Kevin Parker a toujours donné l’impression d’être en avance d’un monde. Il a longtemps incarné la promesse de la pop totale : un homme seul derrière un projet tentaculaire, capable de faire dialoguer John Lennon et Daft Punk, Pink Floyd et Dua Lipa. Mais à force de courir devant son époque, on finit parfois par s’y perdre. Avec Deadbeat, cinquième album de Tame Impala, Kevin Parker signe son disque le plus paradoxal : à la fois viscéralement libre et assez vide, vibrant et désincarné. Un projet où la transe tourne en rond, comme un stroboscope en panne.

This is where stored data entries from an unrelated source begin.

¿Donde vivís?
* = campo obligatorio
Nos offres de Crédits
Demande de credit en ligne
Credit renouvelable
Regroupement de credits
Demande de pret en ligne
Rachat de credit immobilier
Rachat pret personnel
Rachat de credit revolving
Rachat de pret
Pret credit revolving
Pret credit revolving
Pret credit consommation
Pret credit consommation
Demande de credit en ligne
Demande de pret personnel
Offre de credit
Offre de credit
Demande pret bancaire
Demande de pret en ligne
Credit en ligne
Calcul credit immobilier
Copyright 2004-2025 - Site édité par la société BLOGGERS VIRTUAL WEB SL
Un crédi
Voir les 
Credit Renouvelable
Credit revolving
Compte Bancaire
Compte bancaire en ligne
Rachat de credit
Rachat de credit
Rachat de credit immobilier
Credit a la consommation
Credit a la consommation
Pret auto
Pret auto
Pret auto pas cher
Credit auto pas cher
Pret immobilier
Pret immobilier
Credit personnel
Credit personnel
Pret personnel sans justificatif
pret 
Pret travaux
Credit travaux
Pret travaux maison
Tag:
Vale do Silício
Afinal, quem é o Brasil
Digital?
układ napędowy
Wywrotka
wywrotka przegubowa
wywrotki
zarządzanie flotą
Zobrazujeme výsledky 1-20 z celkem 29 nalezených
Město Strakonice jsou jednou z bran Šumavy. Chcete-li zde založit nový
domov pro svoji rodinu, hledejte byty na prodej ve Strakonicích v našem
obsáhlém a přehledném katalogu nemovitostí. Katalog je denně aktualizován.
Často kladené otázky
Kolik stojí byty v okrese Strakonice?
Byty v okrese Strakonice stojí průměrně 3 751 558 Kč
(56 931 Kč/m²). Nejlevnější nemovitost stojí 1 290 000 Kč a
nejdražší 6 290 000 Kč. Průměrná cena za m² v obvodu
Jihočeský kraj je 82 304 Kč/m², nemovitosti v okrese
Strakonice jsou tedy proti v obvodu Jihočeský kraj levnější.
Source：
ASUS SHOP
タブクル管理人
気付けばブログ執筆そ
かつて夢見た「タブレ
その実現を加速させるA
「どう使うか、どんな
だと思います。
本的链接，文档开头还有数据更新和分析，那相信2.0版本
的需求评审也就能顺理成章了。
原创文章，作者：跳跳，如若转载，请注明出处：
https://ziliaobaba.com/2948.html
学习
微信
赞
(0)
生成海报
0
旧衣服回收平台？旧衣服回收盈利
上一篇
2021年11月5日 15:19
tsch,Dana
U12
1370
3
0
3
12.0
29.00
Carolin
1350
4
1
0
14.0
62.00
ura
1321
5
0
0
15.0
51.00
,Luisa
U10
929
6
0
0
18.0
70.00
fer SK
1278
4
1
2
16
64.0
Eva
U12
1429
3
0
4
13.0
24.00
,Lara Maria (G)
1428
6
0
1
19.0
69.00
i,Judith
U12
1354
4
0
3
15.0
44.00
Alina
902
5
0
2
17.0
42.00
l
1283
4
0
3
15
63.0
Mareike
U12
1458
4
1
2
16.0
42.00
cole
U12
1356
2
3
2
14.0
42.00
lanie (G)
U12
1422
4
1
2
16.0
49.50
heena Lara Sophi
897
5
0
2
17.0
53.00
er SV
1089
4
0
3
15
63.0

Depuis quinze ans, Kevin Parker construit un mythe à contretemps. Celui d’un homme seul derrière un nom pluriel — Tame Impala —, reclus dans son studio australien, bricolant dans la solitude des albums qui ont redéfini la pop psychédélique du XXIᵉ siècle. De Innerspeaker (2010) à Currents (2015), il a tout fait : ressusciter les Beatles en version synthétique, injecter du R&B dans la brume psyché, propulser les guitares dans la transe électronique. Il a réconcilié le LSD et la pop radio. Et il l’a fait tout seul, en producteur total, en architecte sonore. Mais voilà : à force de vouloir tout contrôler, Kevin Parker s’est retrouvé prisonnier de sa propre excellence. Deadbeat, son cinquième album, sorti aujourd’hui, en est le symptôme éclatant — celui d’un génie qui doute, d’un perfectionniste fatigué qui tente de retrouver le vertige originel.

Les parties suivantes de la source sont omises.